'Cowboy' shark hunters worry young victim's mum

Western Australia proposes paying professional shark hunters to patrol its coastline. Photo / AP
Western Australia proposes paying professional shark hunters to patrol its coastline. Photo / AP

The mother of a young surfer mauled to death by a great white shark has called for a legal challenge to the West Australian Government's controversial new "bait and kill" policy.

Kyle Burden, 21, was killed while bodyboarding in Bunker Bay in 2011.

He was one of six shark fatalities in the state's waters in the past two years, which this week prompted WA Premier Colin Barnett to unveil new measures to reassure the nervous public.

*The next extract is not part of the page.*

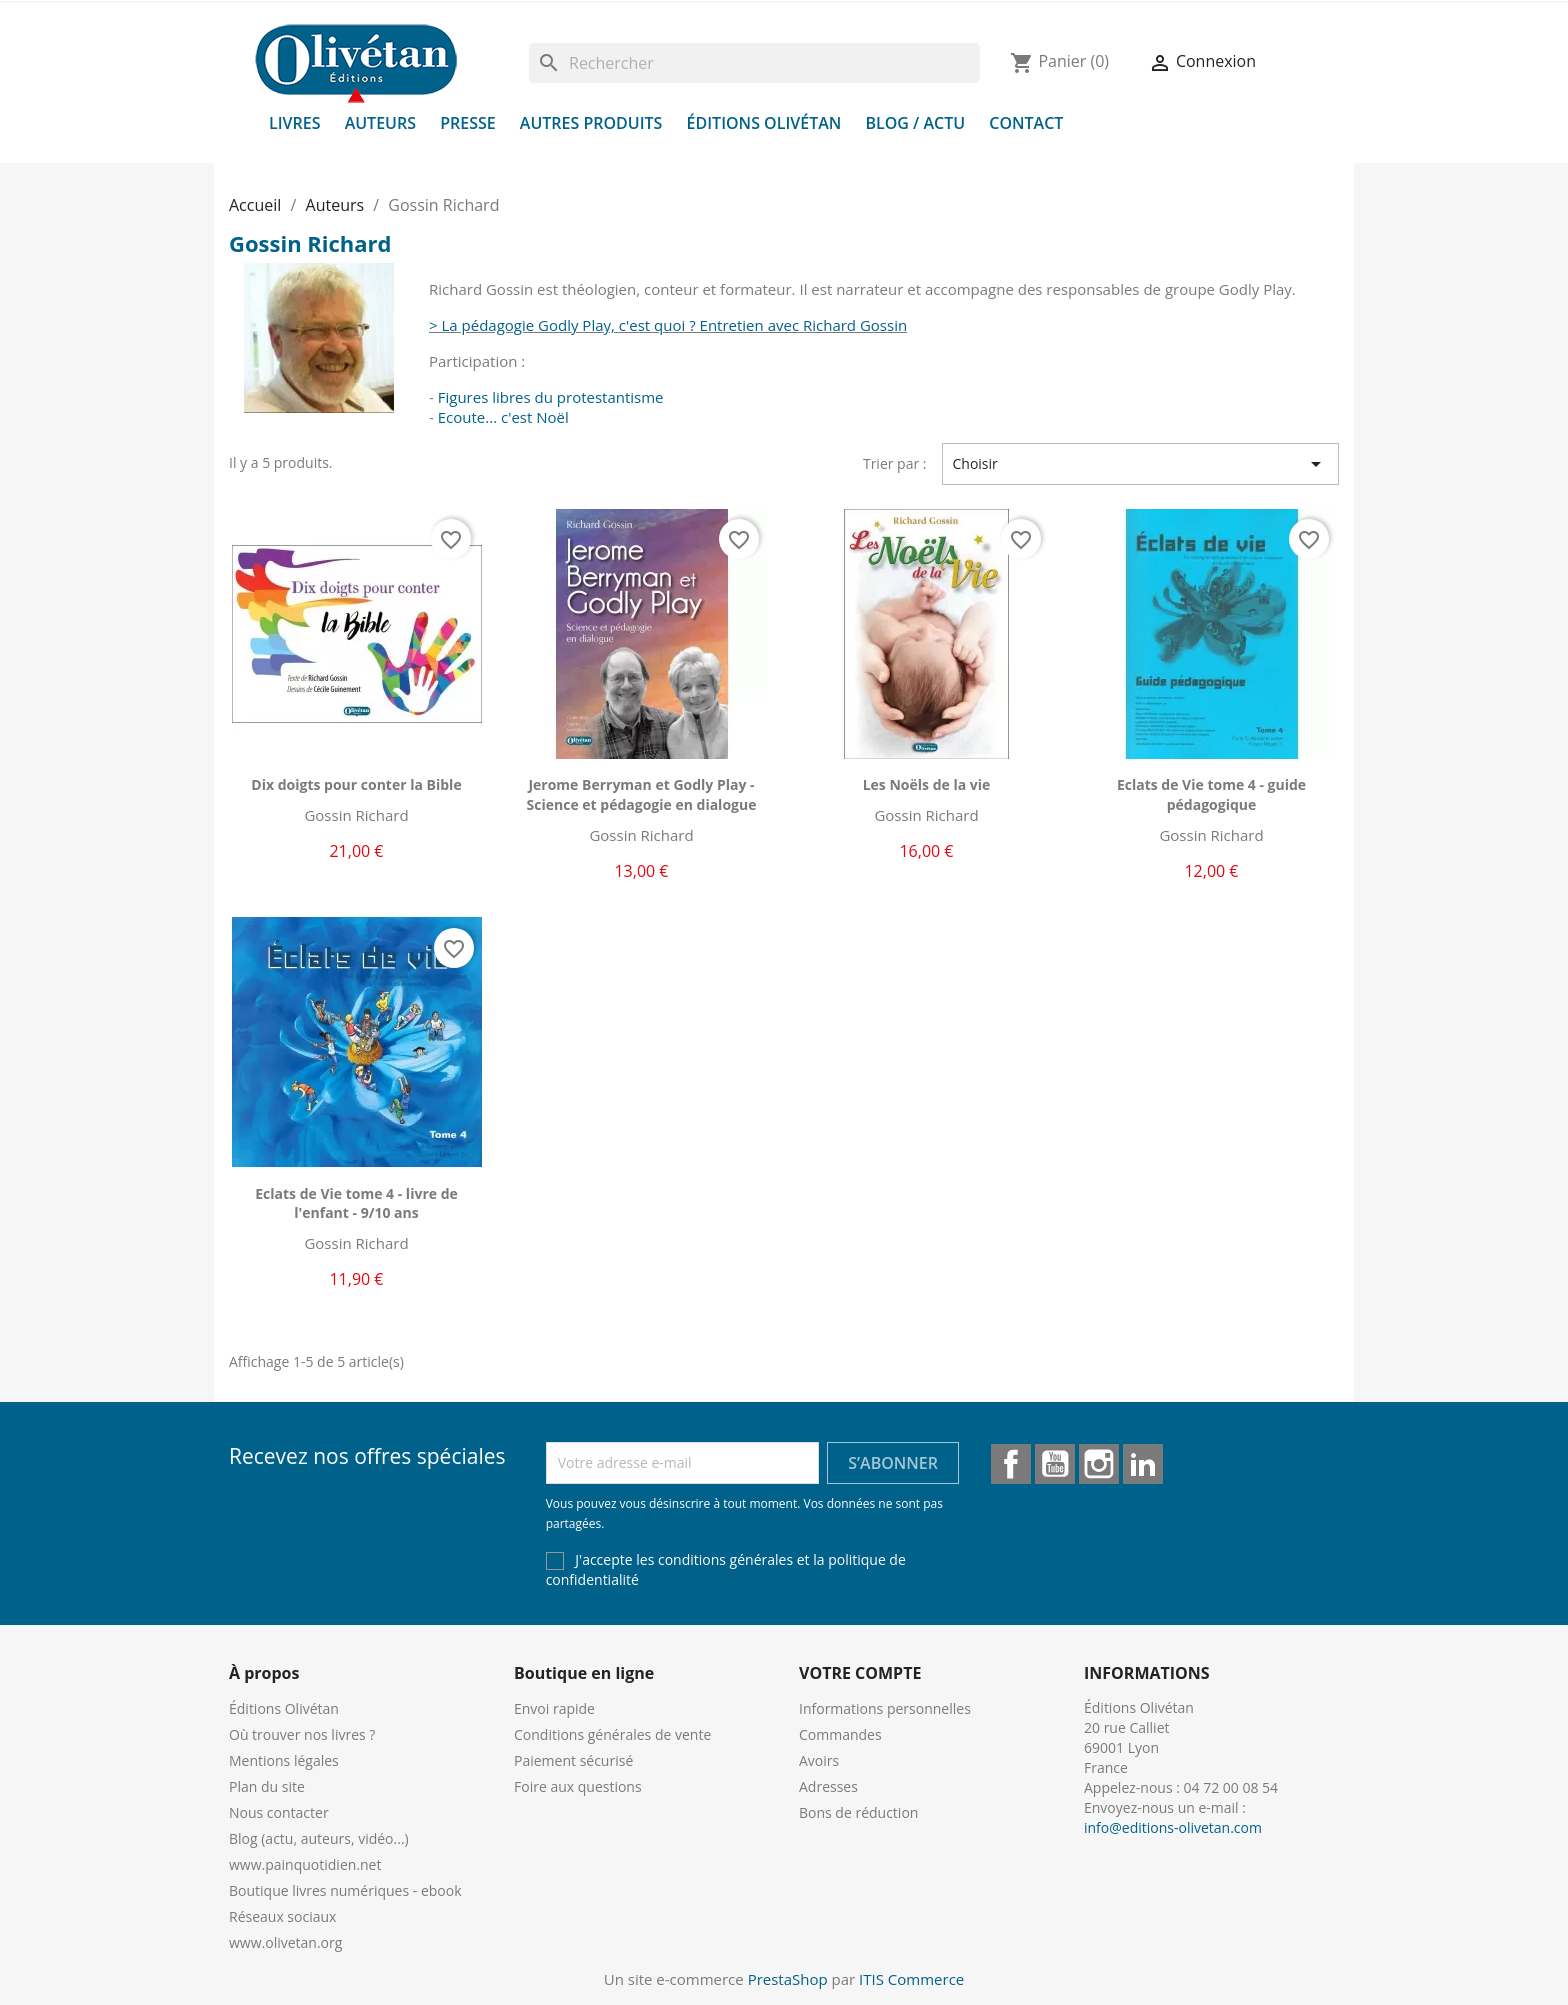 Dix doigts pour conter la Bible (356, 784)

Professional shark hunters will be paid to patrol WA waters, with a licence to kill any shark bigger than 3m spotted in designated zones spanning large parts of the metropolitan and southwest coastline.

And baited hooks will also be placed along the coast to catch sharks, with a larger strike team ready to scramble into action in the event of an attack.

However, Sharon Burden asked how it would prevent "cowboy" fishermen hunting sharks.

"I would like to see a legal challenge that requires the Barnett Government to provide evidence to support their decision," Burden wrote in a letter to the West Australian.

"I think we would all benefit from an independent forum that allows us to hear the facts without the politics."